The Internet community of active and engaged citizens and businesses underlines the growing political importance of Internet freedom and digital economy issues in Canada. In just the last few years we’ve seen hundreds of thousands of Canadians speak out to prevent Big Telecom from metering Internet usage, to kill a proposed warrantless spying bill, and to demand much more choice and affordability in our wireless market.
At this point everyone knows Canadians pay some of the highest prices for some of the worst cell phone service in the industrialized world. The most recent report from the OECD confirms this sad situation once again. We need clear government action to tackle the Big Three cell phone providers that control over nearly 94% of our mobile phone market, with similar levels of domination over wired Internet pricing.
After years of policy neglect and incoherence, we’ve recently seen the government start to take positive but limited steps to help ensure Canadians get the choice and affordability we deserve. However, much more needs to be done if we are to catch up to our global counterparts.
Canadians have laid out a clear road map forward for the future of our wireless market - a road map which Minister Moore’s predecessor Christian Paradis promised to read closely. When it comes to wired Internet access there’s a crowdsourced policy action plan ready for that as well. Everyone within earshot should be encouraging Minister Moore to take clear action to undo many years of Big Telecom regulatory coddling.
The fact is Minister Moore can’t act fast enough. Let’s do a tertiary review of recent telecom history:
- The big cell phone providers are actually going to court to delay parts of a new and very popular cell phone code of conduct put in place to protect Canadians.
They even named “members of the public” and consumer groups in court documents. - Rather than listen to Canadians Bell and Telus both just used the new cell phone code of conduct as an excuse to raise their monthly rates.
- The Big Telecom lobby group CWTA has just taken out misleading full page ads wrongly suggesting we don't pay high rates in Canada.
- Most recently, Telus has apparently started touting our 18th out of 19th country ranking for wireless affordability in a recent OECD report as a great success story.

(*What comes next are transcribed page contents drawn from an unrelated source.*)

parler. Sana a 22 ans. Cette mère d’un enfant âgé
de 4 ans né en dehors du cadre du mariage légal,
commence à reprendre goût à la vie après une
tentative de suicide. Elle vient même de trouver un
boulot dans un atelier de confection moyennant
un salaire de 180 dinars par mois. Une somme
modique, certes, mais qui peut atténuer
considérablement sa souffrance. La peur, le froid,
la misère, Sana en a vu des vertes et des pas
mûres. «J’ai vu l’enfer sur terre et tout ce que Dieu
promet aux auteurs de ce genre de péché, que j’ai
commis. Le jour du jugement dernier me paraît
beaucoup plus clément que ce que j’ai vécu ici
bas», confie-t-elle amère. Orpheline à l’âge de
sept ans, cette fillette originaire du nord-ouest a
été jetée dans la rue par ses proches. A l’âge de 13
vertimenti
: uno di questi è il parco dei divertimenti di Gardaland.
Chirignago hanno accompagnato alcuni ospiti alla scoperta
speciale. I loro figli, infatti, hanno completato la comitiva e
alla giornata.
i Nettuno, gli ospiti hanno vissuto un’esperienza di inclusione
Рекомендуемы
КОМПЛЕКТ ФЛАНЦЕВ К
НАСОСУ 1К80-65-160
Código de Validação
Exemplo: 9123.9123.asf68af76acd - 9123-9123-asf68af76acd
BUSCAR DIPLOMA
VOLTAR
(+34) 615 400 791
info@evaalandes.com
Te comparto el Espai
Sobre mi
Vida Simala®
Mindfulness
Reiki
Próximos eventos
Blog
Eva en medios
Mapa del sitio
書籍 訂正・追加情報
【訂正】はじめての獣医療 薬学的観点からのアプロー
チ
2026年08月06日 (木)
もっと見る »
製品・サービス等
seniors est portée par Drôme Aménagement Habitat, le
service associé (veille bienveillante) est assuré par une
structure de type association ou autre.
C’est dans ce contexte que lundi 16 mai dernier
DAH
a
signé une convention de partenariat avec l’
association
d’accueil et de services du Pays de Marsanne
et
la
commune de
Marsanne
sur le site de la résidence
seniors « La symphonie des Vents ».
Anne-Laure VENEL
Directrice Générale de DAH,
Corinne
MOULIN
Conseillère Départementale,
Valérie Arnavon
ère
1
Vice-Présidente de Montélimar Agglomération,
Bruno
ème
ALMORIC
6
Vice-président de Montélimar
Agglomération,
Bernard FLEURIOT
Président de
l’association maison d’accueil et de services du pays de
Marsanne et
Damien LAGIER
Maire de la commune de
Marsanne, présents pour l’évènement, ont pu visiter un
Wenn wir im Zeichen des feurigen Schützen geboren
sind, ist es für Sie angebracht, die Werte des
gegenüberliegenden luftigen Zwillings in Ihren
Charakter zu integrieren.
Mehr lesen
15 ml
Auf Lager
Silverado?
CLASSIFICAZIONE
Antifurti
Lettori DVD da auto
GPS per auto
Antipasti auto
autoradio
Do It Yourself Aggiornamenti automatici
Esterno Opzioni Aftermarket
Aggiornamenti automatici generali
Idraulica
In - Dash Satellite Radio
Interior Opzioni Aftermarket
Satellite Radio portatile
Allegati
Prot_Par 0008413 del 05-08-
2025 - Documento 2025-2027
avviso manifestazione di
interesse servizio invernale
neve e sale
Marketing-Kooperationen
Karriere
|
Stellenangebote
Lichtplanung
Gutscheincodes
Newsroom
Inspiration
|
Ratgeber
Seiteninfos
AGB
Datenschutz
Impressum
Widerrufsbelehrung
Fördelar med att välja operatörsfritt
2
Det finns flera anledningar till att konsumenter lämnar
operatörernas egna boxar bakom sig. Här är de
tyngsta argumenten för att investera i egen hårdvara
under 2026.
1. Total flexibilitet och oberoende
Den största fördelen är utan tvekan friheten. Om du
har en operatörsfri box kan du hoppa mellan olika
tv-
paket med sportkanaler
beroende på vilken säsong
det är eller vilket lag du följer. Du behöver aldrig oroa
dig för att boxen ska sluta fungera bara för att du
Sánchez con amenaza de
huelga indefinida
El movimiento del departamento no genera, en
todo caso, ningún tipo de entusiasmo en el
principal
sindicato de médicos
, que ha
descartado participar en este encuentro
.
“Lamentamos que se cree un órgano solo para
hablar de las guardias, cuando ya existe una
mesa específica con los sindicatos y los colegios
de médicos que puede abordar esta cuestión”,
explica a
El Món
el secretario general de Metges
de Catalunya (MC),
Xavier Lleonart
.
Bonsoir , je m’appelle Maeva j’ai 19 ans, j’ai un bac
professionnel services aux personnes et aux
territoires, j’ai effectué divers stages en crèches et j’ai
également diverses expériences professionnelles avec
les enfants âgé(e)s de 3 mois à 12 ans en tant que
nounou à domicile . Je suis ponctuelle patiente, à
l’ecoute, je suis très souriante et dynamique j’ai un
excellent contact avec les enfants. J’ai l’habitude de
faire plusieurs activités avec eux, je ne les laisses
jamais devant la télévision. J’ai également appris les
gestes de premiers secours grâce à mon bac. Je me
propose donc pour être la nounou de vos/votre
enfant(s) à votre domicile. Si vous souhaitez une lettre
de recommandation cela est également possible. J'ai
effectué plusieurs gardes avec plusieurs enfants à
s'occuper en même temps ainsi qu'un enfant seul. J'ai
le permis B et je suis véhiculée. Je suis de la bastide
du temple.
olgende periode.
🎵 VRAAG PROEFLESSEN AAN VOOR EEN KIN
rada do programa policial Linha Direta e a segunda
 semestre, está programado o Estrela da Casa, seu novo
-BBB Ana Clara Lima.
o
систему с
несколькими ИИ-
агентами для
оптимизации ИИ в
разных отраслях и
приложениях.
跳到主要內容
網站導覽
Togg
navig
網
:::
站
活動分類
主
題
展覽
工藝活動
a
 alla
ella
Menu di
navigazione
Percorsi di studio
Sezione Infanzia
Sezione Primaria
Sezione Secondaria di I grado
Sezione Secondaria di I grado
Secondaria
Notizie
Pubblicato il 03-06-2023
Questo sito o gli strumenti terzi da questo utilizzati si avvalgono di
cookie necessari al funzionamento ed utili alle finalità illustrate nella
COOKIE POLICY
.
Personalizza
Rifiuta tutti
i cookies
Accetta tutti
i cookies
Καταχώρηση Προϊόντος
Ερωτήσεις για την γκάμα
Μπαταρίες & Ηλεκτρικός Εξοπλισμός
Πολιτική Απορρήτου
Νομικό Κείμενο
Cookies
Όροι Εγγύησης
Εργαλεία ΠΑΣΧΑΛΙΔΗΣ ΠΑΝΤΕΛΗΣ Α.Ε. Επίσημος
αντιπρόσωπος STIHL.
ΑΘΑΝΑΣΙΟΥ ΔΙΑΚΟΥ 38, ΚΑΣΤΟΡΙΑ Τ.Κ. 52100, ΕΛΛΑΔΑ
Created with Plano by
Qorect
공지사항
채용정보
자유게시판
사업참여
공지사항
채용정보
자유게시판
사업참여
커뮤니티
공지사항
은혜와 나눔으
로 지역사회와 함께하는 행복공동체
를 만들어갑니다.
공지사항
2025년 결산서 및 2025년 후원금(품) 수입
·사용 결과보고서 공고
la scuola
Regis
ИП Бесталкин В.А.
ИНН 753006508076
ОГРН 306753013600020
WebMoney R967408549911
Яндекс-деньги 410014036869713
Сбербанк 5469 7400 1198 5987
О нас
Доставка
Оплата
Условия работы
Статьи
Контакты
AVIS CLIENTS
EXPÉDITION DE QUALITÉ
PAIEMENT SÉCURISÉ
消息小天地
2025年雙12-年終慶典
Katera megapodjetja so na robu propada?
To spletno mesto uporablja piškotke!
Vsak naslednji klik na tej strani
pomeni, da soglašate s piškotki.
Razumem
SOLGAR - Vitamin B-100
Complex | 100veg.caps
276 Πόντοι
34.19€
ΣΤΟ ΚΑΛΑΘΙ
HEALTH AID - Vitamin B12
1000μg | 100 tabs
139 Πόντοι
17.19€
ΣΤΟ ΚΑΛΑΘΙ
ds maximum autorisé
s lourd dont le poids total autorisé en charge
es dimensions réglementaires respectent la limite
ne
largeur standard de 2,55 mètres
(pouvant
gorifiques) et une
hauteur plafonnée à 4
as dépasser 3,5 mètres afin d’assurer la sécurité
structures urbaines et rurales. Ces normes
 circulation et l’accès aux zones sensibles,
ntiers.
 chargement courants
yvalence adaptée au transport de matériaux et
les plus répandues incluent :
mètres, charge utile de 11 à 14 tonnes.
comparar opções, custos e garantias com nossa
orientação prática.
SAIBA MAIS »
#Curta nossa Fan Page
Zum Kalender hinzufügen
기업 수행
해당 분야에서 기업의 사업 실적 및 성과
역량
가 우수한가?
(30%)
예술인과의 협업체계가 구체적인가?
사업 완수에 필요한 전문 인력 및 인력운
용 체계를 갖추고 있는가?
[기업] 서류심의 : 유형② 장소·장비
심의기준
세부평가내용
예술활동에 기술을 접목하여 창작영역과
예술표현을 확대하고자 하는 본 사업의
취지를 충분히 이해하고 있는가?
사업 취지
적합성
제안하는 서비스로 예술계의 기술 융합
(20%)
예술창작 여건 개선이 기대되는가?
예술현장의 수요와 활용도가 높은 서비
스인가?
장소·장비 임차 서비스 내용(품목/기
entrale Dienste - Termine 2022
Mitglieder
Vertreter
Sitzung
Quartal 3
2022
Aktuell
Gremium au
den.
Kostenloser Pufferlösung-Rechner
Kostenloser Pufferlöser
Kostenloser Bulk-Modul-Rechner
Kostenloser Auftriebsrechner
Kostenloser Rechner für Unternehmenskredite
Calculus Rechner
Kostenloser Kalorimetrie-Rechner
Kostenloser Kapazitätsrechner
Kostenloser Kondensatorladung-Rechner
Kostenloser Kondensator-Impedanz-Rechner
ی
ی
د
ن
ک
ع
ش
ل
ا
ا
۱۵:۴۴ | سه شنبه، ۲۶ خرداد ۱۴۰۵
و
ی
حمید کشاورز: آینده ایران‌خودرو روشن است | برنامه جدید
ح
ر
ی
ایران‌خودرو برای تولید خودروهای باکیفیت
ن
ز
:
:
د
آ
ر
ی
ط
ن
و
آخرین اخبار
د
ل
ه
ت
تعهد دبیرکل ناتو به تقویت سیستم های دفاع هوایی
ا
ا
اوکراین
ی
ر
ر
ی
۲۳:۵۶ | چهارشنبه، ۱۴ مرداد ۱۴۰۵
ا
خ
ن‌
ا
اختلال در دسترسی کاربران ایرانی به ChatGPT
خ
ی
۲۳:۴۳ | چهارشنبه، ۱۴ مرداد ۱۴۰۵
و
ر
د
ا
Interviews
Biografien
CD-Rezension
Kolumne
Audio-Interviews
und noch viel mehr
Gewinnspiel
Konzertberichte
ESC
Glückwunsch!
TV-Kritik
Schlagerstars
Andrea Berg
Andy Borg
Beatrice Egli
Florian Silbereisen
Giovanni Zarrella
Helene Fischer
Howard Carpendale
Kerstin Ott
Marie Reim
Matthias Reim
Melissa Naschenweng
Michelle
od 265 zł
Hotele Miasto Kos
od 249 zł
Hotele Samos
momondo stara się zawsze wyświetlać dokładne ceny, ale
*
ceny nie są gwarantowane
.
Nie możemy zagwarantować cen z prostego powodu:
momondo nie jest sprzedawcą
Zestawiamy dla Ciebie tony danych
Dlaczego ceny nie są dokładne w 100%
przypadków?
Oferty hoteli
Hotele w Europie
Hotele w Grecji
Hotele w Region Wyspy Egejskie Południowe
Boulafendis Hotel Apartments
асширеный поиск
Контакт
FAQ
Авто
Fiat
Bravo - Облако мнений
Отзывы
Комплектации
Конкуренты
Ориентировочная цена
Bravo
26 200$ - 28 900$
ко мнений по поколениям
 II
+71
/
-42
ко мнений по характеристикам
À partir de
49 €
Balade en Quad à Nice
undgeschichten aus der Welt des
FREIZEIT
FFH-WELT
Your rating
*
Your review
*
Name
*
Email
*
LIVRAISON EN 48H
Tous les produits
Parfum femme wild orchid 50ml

- All of this activity comes after these Big Telecom bureaucracies lost their credibility with their clumsy use of old data in attempts to undermine complaints about their service, while putting their overgrown sense of entitlement on display at regulatory hearings.
This cannot continue.
The post-partisan Internet community will be watching our new Industry Minister’s performance closely - and with a high degree of expectation. The appointment of a political heavyweight like Moore has opened up the possibility for bold action and real change to finally bring Canada in line with our global counterparts.
Here at OpenMedia.ca our mission is to amplify the voices of Canadians and to ensure those voices are heard at the heart of government. I look forward to working with Industry Minister Moore to to fix our broken telecom market. I know Canadians will be looking for bold swift action and I hope Minister Moore is ready to deliver.